START Entries provided
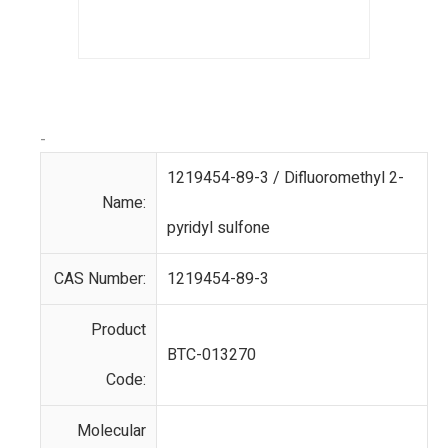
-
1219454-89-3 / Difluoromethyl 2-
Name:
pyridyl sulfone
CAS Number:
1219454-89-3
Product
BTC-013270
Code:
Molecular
END Entries provided
START Entries provided
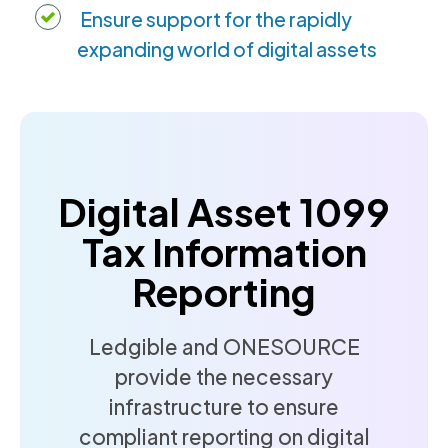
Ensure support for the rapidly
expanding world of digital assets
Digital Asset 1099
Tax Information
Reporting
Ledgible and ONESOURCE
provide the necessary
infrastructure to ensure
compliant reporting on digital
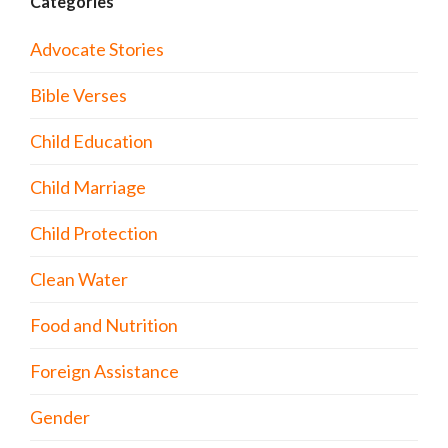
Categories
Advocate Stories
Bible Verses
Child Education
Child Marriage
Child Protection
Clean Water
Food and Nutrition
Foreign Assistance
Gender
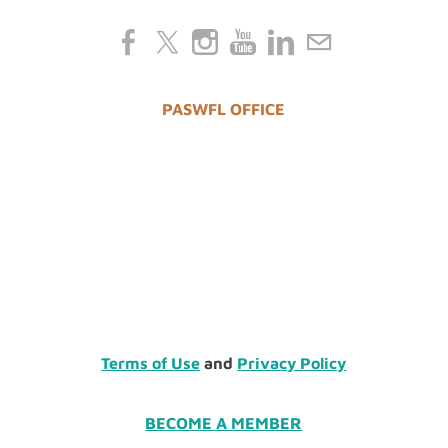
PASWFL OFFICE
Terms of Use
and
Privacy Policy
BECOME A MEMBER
END Entries provided
**What is expected**
Report every line above that has the string "Child" in it.

**Response**
Child Education
Child Marriage
Child Protection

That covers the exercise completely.